Growing Succulents in Containers

If you’re looking to grow hardy plants that thrive on benign neglect, look no further than succulents. Succulents are plants with fleshy leaves and stems that come from all over the world. Cacti are in the succulent family, as is aloe. Succulents come in all shapes and sizes.

In warm, dry climates succulents can be used outdoors as landscaping focal points. Most succulents cannot survive a New York winter (though a few like prickly pear cacti, hens and chicks do quite well!). Because they are low maintenance and require little water succulents are perfect for container gardening. Succulent container gardens can thrive for years on end, as long as their needs—lots of light with just a little bit of water—are met. 

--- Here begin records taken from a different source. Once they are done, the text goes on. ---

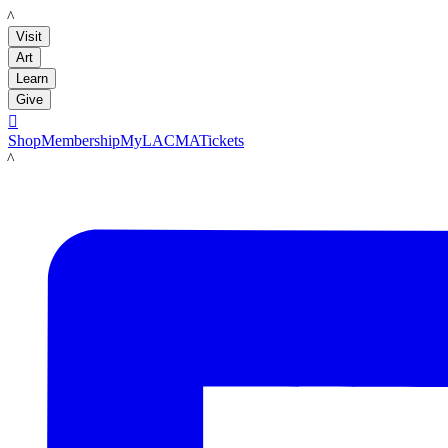
LACMA
Visit
Art
Learn
Give

Shop
Membership
MyLACMA
Tickets
LACMA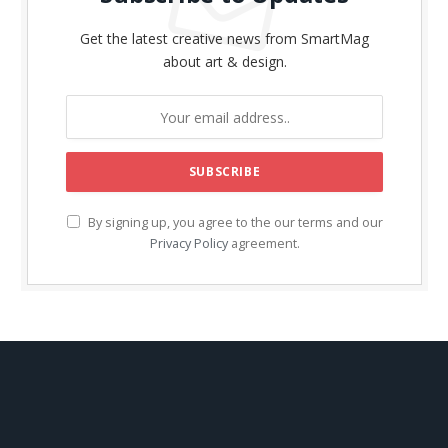
Get the latest creative news from SmartMag
about art & design.
By signing up, you agree to the our terms and our
Privacy Policy
agreement.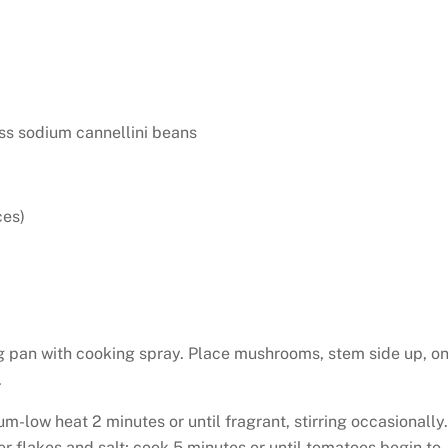
ss sodium cannellini beans
ces)
g pan with cooking spray. Place mushrooms, stem side up, o
.
ium-low heat 2 minutes or until fragrant, stirring occasionally.
 flakes and salt; cook 5 minutes or until tomatoes begin to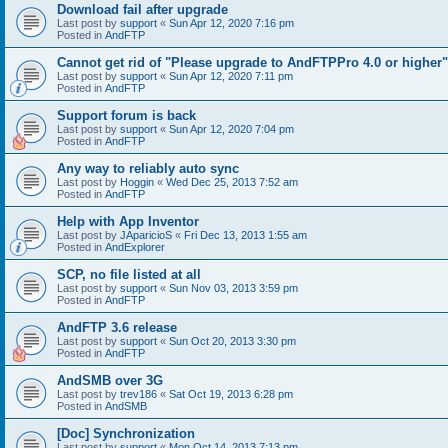
Download fail after upgrade
Last post by
support
«
Sun Apr 12, 2020 7:16 pm
Posted in
AndFTP
Cannot get rid of "Please upgrade to AndFTPPro 4.0 or higher"
Last post by
support
«
Sun Apr 12, 2020 7:11 pm
Posted in
AndFTP
Support forum is back
Last post by
support
«
Sun Apr 12, 2020 7:04 pm
Posted in
AndFTP
Any way to reliably auto sync
Last post by
Hoggin
«
Wed Dec 25, 2013 7:52 am
Posted in
AndFTP
Help with App Inventor
Last post by
JAparicioS
«
Fri Dec 13, 2013 1:55 am
Posted in
AndExplorer
SCP, no file listed at all
Last post by
support
«
Sun Nov 03, 2013 3:59 pm
Posted in
AndFTP
AndFTP 3.6 release
Last post by
support
«
Sun Oct 20, 2013 3:30 pm
Posted in
AndFTP
AndSMB over 3G
Last post by
trev186
«
Sat Oct 19, 2013 6:28 pm
Posted in
AndSMB
[Doc] Synchronization
Last post by
support
«
Mon Oct 14, 2013 7:13 pm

To grow succulents in pots the first step is to purchase the right container. Head to your local garden center or nursery and take a look around. Succulents tend to spread, so you’ll want a nursery pot with plenty of space depending on how many you intend to plant. You’ll also want to make sure that your container has a hole in the bottom because a drainage hole will ensure that your succulents are never sitting in too much water. 

Regular potting soil tends to be too heavy and holds too much water for succulents, so you’ll want to get a potting mix specifically made for cacti and succulents. Save the regular soil for vegetable gardening. 

After you’ve filled the pot with soil you can carefully begin planting succulents. Poke a hole in the dirt not too close to the side of the pot and then gently remove the plant from its container and place the roots in the new hole and cover. Repeat with whatever plants you intend to use, but remember that they will spread and need more space eventually. When first planting you can water your succulents lightly. 

Before you water again it’s important to let your plants dry out completely. Healthy succulents do not need or want to be watered too often, and excess water in the soil can easily cause root rot. 

In the spring and summer months, your succulents can live happily outdoors in a sunny spot. For the first few days of the spring, you’ll want to place them in the shade so they can get used to being outside. If you put them directly in full sun they may burn. 

Over the winter months indoor succulents need a lot of sun, so be sure to put them in a West or South-facing window. Succulents need even less water in the winter months. To test if a succulent needs water you can squeeze a leaf; if that leaf is firm you can leave it alone, but if it squishes a bit then it’s time to water.